■ HOW TO COMPLETE THIS TASK ■
Each line below must be transcribed exactly, and no picture may appear in the transcription.

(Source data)
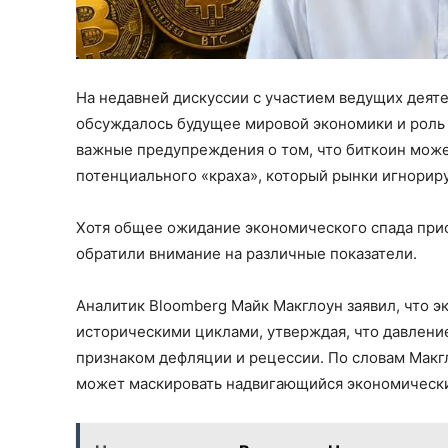
На недавней дискуссии с участием ведущих деят
обсуждалось будущее мировой экономики и роль 
важные предупреждения о том, что биткоин мож
потенциального «краха», который рынки игнорир
Хотя общее ожидание экономического спада прис
обратили внимание на различные показатели.
Аналитик Bloomberg Майк Макглоун заявил, что 
историческими циклами, утверждая, что давление
признаком дефляции и рецессии. По словам Макг
может маскировать надвигающийся экономически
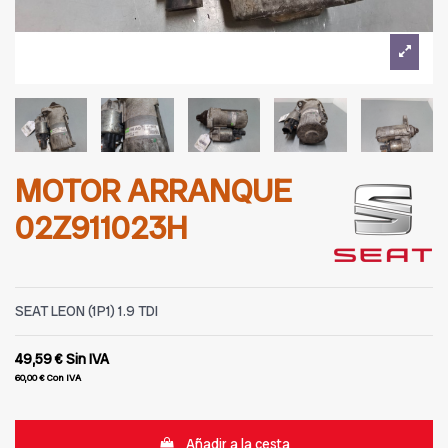
MOTOR ARRANQUE
02Z911023H
SEAT LEON (1P1) 1.9 TDI
49,59 €
Sin IVA
60,00 €
Con IVA
Añadir a la cesta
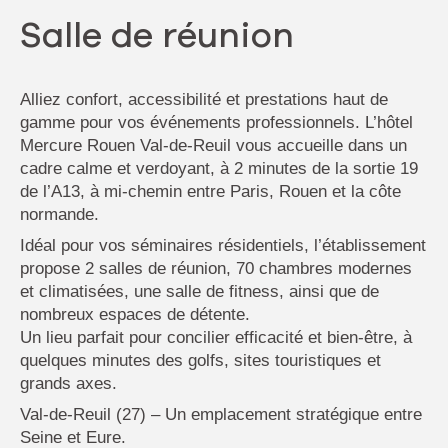
Salle de réunion
Alliez confort, accessibilité et prestations haut de
gamme pour vos événements professionnels. L’hôtel
Mercure Rouen Val-de-Reuil vous accueille dans un
cadre calme et verdoyant, à 2 minutes de la sortie 19
de l’A13, à mi-chemin entre Paris, Rouen et la côte
normande.
Idéal pour vos séminaires résidentiels, l’établissement
propose 2 salles de réunion, 70 chambres modernes
et climatisées, une salle de fitness, ainsi que de
nombreux espaces de détente.
Un lieu parfait pour concilier efficacité et bien-être, à
quelques minutes des golfs, sites touristiques et
grands axes.
Val-de-Reuil (27) – Un emplacement stratégique entre
Seine et Eure.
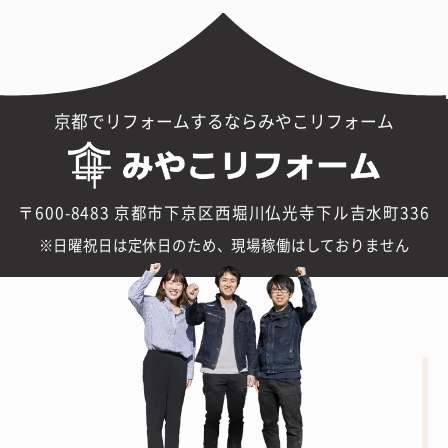
京都でリフォームするならみやこリフォーム
〒600-8483 京都市下京区西堀川仏光寺下ル吉水町336
日曜祝日は定休日のため、現場稼働はしておりません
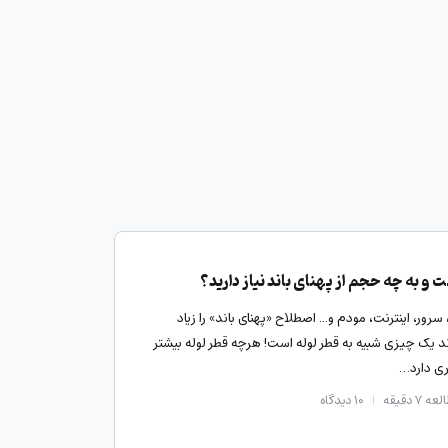
 و به چه حجم از پهنای باند نیاز دارید؟
ور، اینترنت، مودم و... اصطلاح «پهنای باند» را زیاد
اند یک چیزی شبیه به قطر لوله است! هرچه قطر لوله بیشتر
ری دارد…
ه ۷ دقیقه
۱۰
دیدگاه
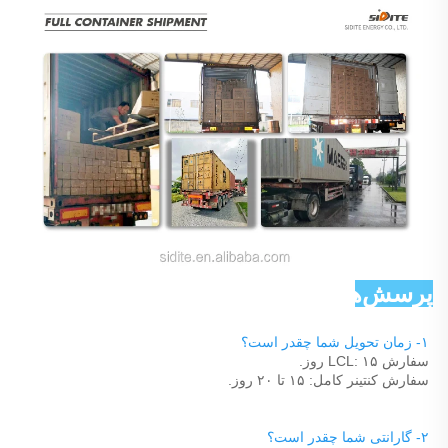
پرسش‌های رایج 
۱- زمان تحویل شما چقدر است؟ 
سفارش LCL: ۱۵ روز. 
سفارش کنتینر کامل: ۱۵ تا ۲۰ روز. 
۲- گارانتی شما چقدر است؟ 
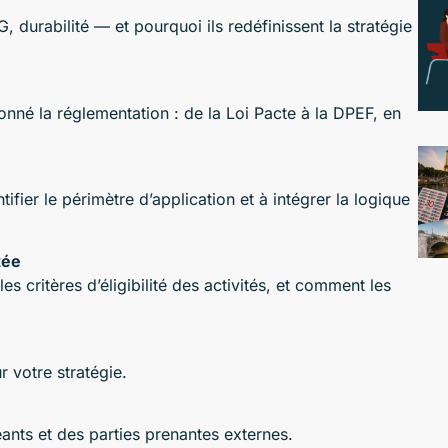
G, durabilité — et pourquoi ils redéfinissent la stratégie
onné la réglementation : de la Loi Pacte à la DPEF, en
ifier le périmètre d’application et à intégrer la logique
tée
s critères d’éligibilité des activités, et comment les
r votre stratégie.
geants et des parties prenantes externes.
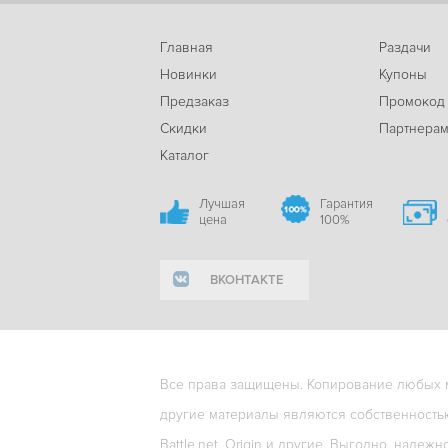
Главная
Раздачи
Новинки
Купоны
Предзаказ
Промокод
Скидки
Партнера
Каталог
Лучшая
Гарантия
цена
100%
ВКОНТАКТЕ
Все права защищены. Копирование любых ма
другие материалы являются собственность
Battle.net, Origin и другие. Выгодно, надежн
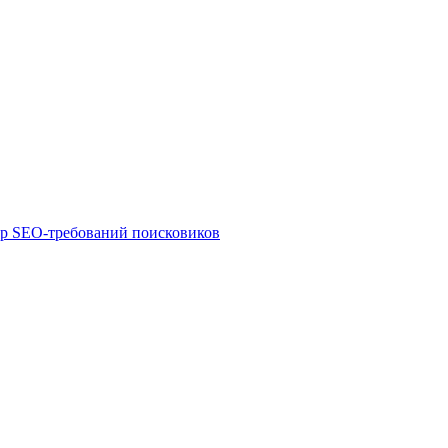
ор SEO-требований поисковиков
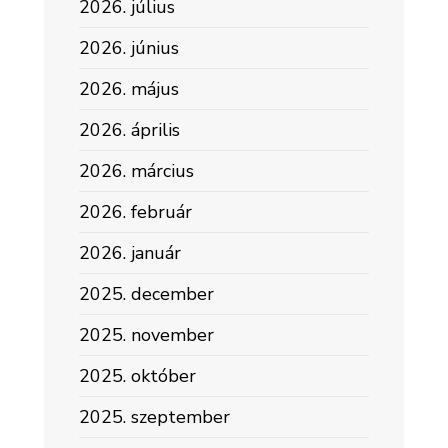
2026. július
2026. június
2026. május
2026. április
2026. március
2026. február
2026. január
2025. december
2025. november
2025. október
2025. szeptember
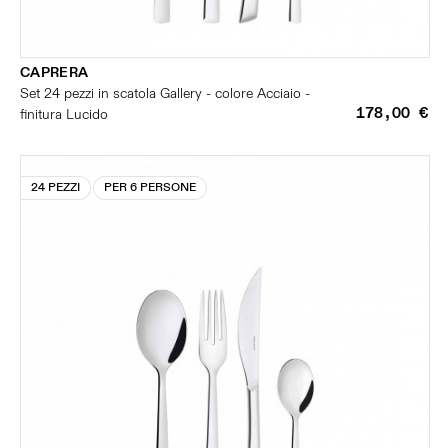
CAPRERA
Set 24 pezzi in scatola Gallery - colore Acciaio -
178,00 €
finitura Lucido
24 PEZZI
PER 6 PERSONE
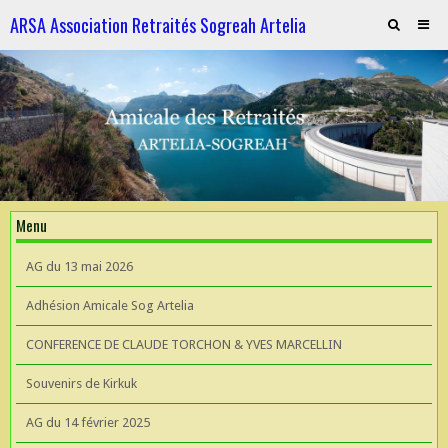
ARSA Association Retraités Sogreah Artelia
Invitation au repas le 21 novembre 2025
ARTELIA et l'Hydroélectricité
ARTELIA et l'Hydroélectricité
Souvenirs de KIrkuk
Menu
CONFERENCE DE CLAUDE TORCHON & YVES MARCELLIN A L'UIAD
AG du 13 mai 2026
AG 2026 du 13 mai
Adhésion Amicale Sog Artelia
CONFERENCE DE CLAUDE TORCHON & YVES MARCELLIN
Souvenirs de Kirkuk
AG du 14 février 2025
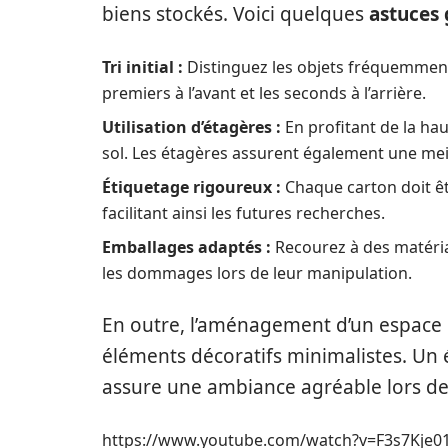
biens stockés. Voici quelques
astuces
Tri initial :
Distinguez les objets fréquemment 
premiers à l’avant et les seconds à l’arrière.
Utilisation d’étagères :
En profitant de la hau
sol. Les étagères assurent également une meill
Étiquetage rigoureux :
Chaque carton doit êt
facilitant ainsi les futures recherches.
Emballages adaptés :
Recourez à des matéria
les dommages lors de leur manipulation.
En outre, l’aménagement d’un espace
éléments décoratifs minimalistes. Un é
assure une ambiance agréable lors des
https://www.youtube.com/watch?v=F3s7Kje0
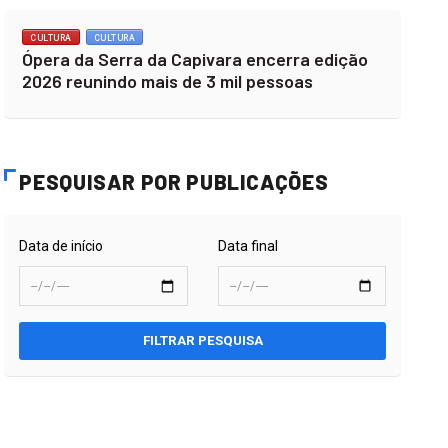
CULTURA
CULTURA
Ópera da Serra da Capivara encerra edição
2026 reunindo mais de 3 mil pessoas
PESQUISAR POR PUBLICAÇÕES
Data de início
Data final
FILTRAR PESQUISA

■ REPLY ■
На недавней дискуссии с участием ведущих деят
обсуждалось будущее мировой экономики и роль 
важные предупреждения о том, что биткоин мож
потенциального «краха», который рынки игнорир
Хотя общее ожидание экономического спада прис
обратили внимание на различные показатели.
Аналитик Bloomberg Майк Макглоун заявил, что 
историческими циклами, утверждая, что давление
признаком дефляции и рецессии. По словам Макг
может маскировать надвигающийся экономически
MOTOR ARRANQUE
02Z911023H
SEAT LEON (1P1) 1.9 TDI
49,59 €
Sin IVA
60,00 €
Con IVA
Añadir a la cesta
Salle de réunion
Alliez confort, accessibilité et prestations haut de
gamme pour vos événements professionnels. L’hôtel
Mercure Rouen Val-de-Reuil vous accueille dans un
cadre calme et verdoyant, à 2 minutes de la sortie 19
de l’A13, à mi-chemin entre Paris, Rouen et la côte
normande.
Idéal pour vos séminaires résidentiels, l’établissement
propose 2 salles de réunion, 70 chambres modernes
et climatisées, une salle de fitness, ainsi que de
nombreux espaces de détente.
Un lieu parfait pour concilier efficacité et bien-être, à
quelques minutes des golfs, sites touristiques et
grands axes.
Val-de-Reuil (27) – Un emplacement stratégique entre
Seine et Eure.
京都でリフォームするならみやこリフォーム
〒600-8483 京都市下京区西堀川仏光寺下ル吉水町336
日曜祝日は定休日のため、現場稼働はしておりません
 و به چه حجم از پهنای باند نیاز دارید؟
ور، اینترنت، مودم و... اصطلاح «پهنای باند» را زیاد
اند یک چیزی شبیه به قطر لوله است! هرچه قطر لوله بیشتر
ری دارد…
ه ۷ دقیقه
۱۰
دیدگاه
پرسش‌های رایج 
۱- زمان تحویل شما چقدر است؟ 
سفارش LCL: ۱۵ روز. 
سفارش کنتینر کامل: ۱۵ تا ۲۰ روز. 
۲- گارانتی شما چقدر است؟ 
G, durabilité — et pourquoi ils redéfinissent la stratégie
onné la réglementation : de la Loi Pacte à la DPEF, en
ifier le périmètre d’application et à intégrer la logique
tée
s critères d’éligibilité des activités, et comment les
r votre stratégie.
geants et des parties prenantes externes.
Главная
Раздачи
Новинки
Купоны
Предзаказ
Промокод
Скидки
Партнера
Каталог
Лучшая
Гарантия
цена
100%
ВКОНТАКТЕ
Все права защищены. Копирование любых ма
другие материалы являются собственность
Battle.net, Origin и другие. Выгодно, надежн
ор SEO-требований поисковиков
2026. július
2026. június
2026. május
2026. április
2026. március
2026. február
2026. január
2025. december
2025. november
2025. október
2025. szeptember
CAPRERA
Set 24 pezzi in scatola Gallery - colore Acciaio -
178,00 €
finitura Lucido
24 PEZZI
PER 6 PERSONE
ARSA Association Retraités Sogreah Artelia
Invitation au repas le 21 novembre 2025
ARTELIA et l'Hydroélectricité
ARTELIA et l'Hydroélectricité
Souvenirs de KIrkuk
Menu
CONFERENCE DE CLAUDE TORCHON & YVES MARCELLIN A L'UIAD
AG du 13 mai 2026
AG 2026 du 13 mai
Adhésion Amicale Sog Artelia
CONFERENCE DE CLAUDE TORCHON & YVES MARCELLIN
Souvenirs de Kirkuk
AG du 14 février 2025
biens stockés. Voici quelques
astuces
Tri initial :
Distinguez les objets fréquemment 
premiers à l’avant et les seconds à l’arrière.
Utilisation d’étagères :
En profitant de la hau
sol. Les étagères assurent également une meill
Étiquetage rigoureux :
Chaque carton doit êt
facilitant ainsi les futures recherches.
Emballages adaptés :
Recourez à des matéria
les dommages lors de leur manipulation.
En outre, l’aménagement d’un espace
éléments décoratifs minimalistes. Un é
assure une ambiance agréable lors des
https://www.youtube.com/watch?v=F3s7Kje0
CULTURA
CULTURA
Ópera da Serra da Capivara encerra edição
2026 reunindo mais de 3 mil pessoas
PESQUISAR POR PUBLICAÇÕES
Data de início
Data final
FILTRAR PESQUISA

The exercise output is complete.